Pitch as a parameter : pitch – forms and functions : pitch collections – traditional, contemporary, experimental ; making scales, making tonalities : the Hopalong algorithm : scale-raga examples : fragmentation functions : ornamentation of repeated pitches : introducing OpusModus Notation (OMN) : using integers to generate pitches and chords : a chorale .

The parameter of pitch doesn’t have to mean melody, an immediate blending of pitch with rhythm. Pitch as a discrete parameter can exist on its own, and as such can be a starting point for tonality and harmony, the horizontal scale of pitch elements, and the vertical arrangement of pitch so as to create chords, and as an adjunct, arpeggios.

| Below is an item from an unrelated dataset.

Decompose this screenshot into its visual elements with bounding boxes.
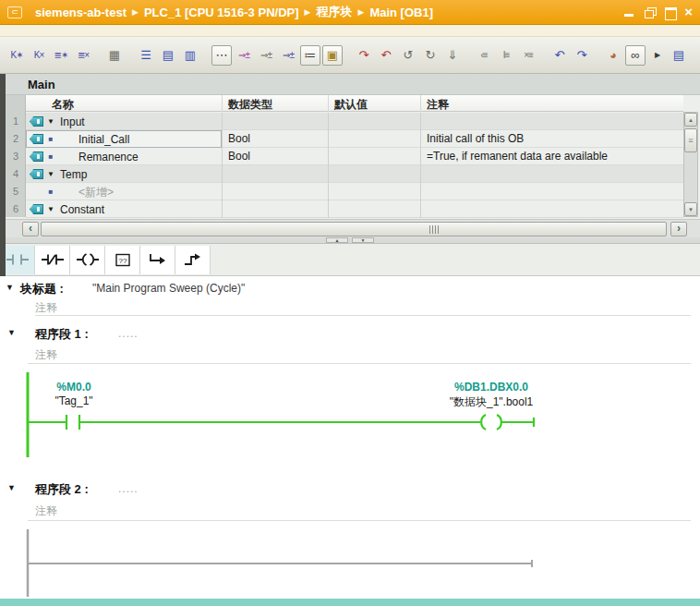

Composition practice since the late 19C began to explore the idea of pitch collections that could not necessarily be described as traditional scales or even modes. There was an appreciation that the idea of tonality had expanded to describe more than just a major or minor scale with a key signature, but a collection of related pitches that might belong within a scale in a key. And this was but a small step to establishing that the chromatic scale could be a base tonality.

As a result of this, the idea of a pitch set or pitch row developed. It brought with it a still developing theory of pitch organisation which, whilst not wholly part of new music today, remains as a vital way of organising, classifying and analysing pitch.